Well, every finite set is close (with the Euclidean metric) because a finite set has no limit points.

Pf: If $A$ is finite then for any $x\in \mathbb R$ there are only finitely many $d(x,a)$ where $a\in A$ and $a \ne x$ so a number $r = \min d(x,a)> 0; a \in A; a\ne x$ exists and $B_r(x)$ has no points of $A$ other than $x$, so $x$ is not a limit point of $A$.

And a set is closed if and only if its complement is open.

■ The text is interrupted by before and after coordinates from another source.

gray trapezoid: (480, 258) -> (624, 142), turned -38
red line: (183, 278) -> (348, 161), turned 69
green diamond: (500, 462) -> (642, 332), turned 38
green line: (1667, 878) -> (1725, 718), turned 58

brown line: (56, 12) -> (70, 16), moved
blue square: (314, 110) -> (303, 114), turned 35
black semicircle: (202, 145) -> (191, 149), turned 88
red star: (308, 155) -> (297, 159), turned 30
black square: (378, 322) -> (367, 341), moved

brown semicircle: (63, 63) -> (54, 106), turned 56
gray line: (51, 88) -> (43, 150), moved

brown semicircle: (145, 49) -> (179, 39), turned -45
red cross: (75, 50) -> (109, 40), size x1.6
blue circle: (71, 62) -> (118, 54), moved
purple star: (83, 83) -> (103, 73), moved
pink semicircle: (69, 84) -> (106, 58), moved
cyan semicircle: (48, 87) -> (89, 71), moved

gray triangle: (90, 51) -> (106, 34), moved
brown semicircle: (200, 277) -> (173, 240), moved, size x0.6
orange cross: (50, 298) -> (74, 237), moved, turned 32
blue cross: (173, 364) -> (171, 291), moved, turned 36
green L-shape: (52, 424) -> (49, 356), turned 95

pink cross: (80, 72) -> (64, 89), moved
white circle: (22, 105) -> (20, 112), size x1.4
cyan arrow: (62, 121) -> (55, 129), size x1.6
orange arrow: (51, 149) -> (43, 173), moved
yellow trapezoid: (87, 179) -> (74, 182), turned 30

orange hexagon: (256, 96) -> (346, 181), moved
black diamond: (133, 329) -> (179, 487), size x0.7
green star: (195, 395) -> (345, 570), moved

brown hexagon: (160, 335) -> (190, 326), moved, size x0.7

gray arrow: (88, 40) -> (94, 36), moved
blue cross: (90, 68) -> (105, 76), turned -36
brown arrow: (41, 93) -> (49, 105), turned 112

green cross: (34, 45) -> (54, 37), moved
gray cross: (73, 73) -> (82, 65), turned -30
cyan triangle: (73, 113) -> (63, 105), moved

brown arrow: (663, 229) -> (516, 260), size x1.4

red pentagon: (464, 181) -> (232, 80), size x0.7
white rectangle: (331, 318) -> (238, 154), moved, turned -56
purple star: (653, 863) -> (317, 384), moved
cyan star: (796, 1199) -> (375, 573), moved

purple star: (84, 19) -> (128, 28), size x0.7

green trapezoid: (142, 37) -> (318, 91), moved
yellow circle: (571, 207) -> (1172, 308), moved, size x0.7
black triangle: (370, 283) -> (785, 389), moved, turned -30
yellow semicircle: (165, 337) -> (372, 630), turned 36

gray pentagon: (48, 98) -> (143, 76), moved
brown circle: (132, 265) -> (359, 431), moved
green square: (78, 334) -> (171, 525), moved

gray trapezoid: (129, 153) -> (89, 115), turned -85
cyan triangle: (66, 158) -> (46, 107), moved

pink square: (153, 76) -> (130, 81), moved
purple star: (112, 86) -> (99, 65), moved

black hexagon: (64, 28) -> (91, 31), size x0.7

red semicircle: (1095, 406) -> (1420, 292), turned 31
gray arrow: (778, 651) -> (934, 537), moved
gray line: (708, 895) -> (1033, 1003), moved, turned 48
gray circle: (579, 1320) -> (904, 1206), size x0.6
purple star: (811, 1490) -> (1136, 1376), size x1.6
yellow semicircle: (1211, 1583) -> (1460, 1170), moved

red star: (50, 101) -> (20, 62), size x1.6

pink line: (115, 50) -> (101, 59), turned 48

Pf: Standard exercise. If $E$ is closed and $a\in E^c$ then $a$ is not a limit point of $E$ so there is a neighborhood of $a$ with no points of $E$ other than $a$, but $a$ isn't in $E$ so that neighborhood is entirely id $E^c$ so $E^c$ is open. Likewise if $E^c$ is open then for every point, $a$ in $E^c$ there is a neighorhood entirely in $E^c$ so $a$ can not be a limit point of $E$ and therefore limit points of $E$ can not be outside of $E$.

.... that's it....

But if you want to prove it is open directly, well, Matthew Daly's answer does that.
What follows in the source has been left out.